Something I think about often in my personal life and I’m sure I’ve mentioned it at least a couple of times in this blog: my mom and my grandma are quite angry and bitter and I don’t want to turn out like them. I simply do not have any desire to carry such negative emotions inside; they drain my energy. Most people that know me would say I’m chilled and don’t get stirred up.  Yet in my own relationship with my mom and with Col, it’s shocking how easily I get pissed off. I could brush it off as them knowing how to press my button, but I’m more and more alarmed at the frequency, and I think I have to acknowledge it’s more about me and how I handle my reactions and less about them and what they do (as perceived by me).

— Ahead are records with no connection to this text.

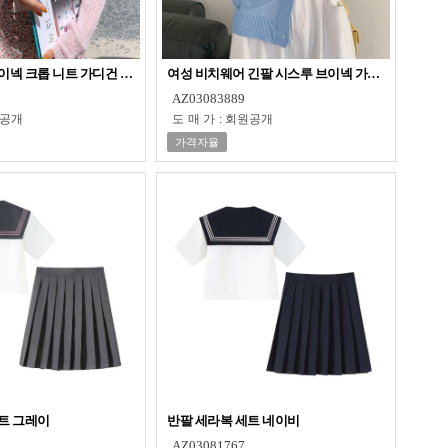
이넥 크롭 니트 가디건 휴양지 데일리룩
여성 비치웨어 긴팔 시스루 브이넥 가디건 휴양지룩
AZ03083889
공개
도매가
:
회원공개
가격자율
트 그레이
반팔 세라복 세트 네이비
AZ03081767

I’m not a Buddhist but I do usually find myself turning to Buddhist practices. And here are the 2 things that I need to keep reminding myself:
– Every action creates a reaction. The only way to stop the negativity and to avoid escalation is not to react, or to react positively. Not every conversation is an argument where I have to boil everything down to small details to see who wins the logic contest. With my mom, a lot of time she says things out of habit; I do not need to make a big fuss every time. With Col, he does not want to hurt my feelings with his words; he doesn’t know exactly how they affect me. And sometimes, it’s me who’s overthinking his motives and then react based on my own projection.
– Physically, the best way to calm down is to be conscious/mindful of my breathing. The second thing is to repeat in my head the importance of kindness. The ultimate goal in life is to love. I’ve seen enough suffering. If people are happy, then I’m happy.

Update: 3 hours after I wrote this, I already failed spectacularly with my mom.